TURAN: The eagles are amazing. They're huge. The young girl is really amazing. She and her family came to Park City and they're here and they're doing photo ops. This is really kind of a dizzying place sometimes.

INSKEEP: The photo ops with the eagles?

TURAN: They couldn't bring their own eagles because obviously you can't be transporting eagles, but the Comanche Nation of Oklahoma provided eagles.

INSKEEP: OK, so quite a show there. We've got teenagers, we've got birds and some other documentaries there, right? What are you watching?

TURAN: Yes, there are two documentaries I really like. They are both having to do with film, but film figures in them in an unusual way. The first one's called "Life, Animated." It's about a boy who was diagnosed with autism when he was 3, stopped speaking but returned to being able to speak by his addiction to Disney animated films. He really loved those films, and they brought him back. The other film with film in it is "The Lovers And The Despot." It's about North Korean dictator Kim Jong-Il who turned out to have been a major film fan. He was distraught that his country's films were so bad. And being a despot, he kidnapped South Korea's top actress and South Korea's top director, who happened to be husband-and-wife. He brought them to North Korea, and he made them make films for him. And, you know, this is a documentary. This really happened. You hear the people talking. You hear recordings of Kim Jong-Il's voice talking about this. This is really quite a story.
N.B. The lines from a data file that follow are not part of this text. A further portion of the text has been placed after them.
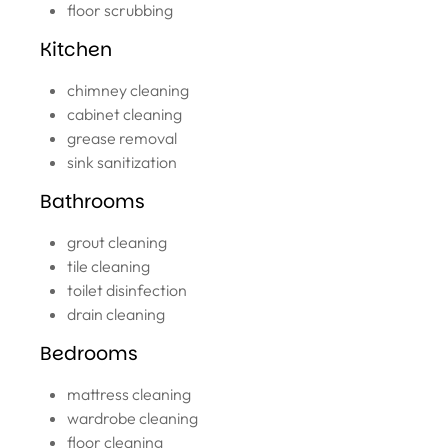
floor scrubbing
Kitchen
chimney cleaning
cabinet cleaning
grease removal
sink sanitization
Bathrooms
grout cleaning
tile cleaning
toilet disinfection
drain cleaning
Bedrooms
mattress cleaning
wardrobe cleaning
floor cleaning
INSKEEP: Really sounds like two pretty amazing stories there. I want to come back to that first one, Ken. You loving films as you do must have loved sitting there watching this documentary of a kid being brought back to his voice, anyway, by watching Disney animation.

TURAN: You are so right. I mean, it really was kind of amazing to see the power of film. It's something we forget so easily, but the power of film to do good really is strong in this film.

INSKEEP: Kenneth Turan reviews movies for MORNING EDITION and the Los Angeles Times. He's at the Sundance Film Festival in Utah. Ken, thanks.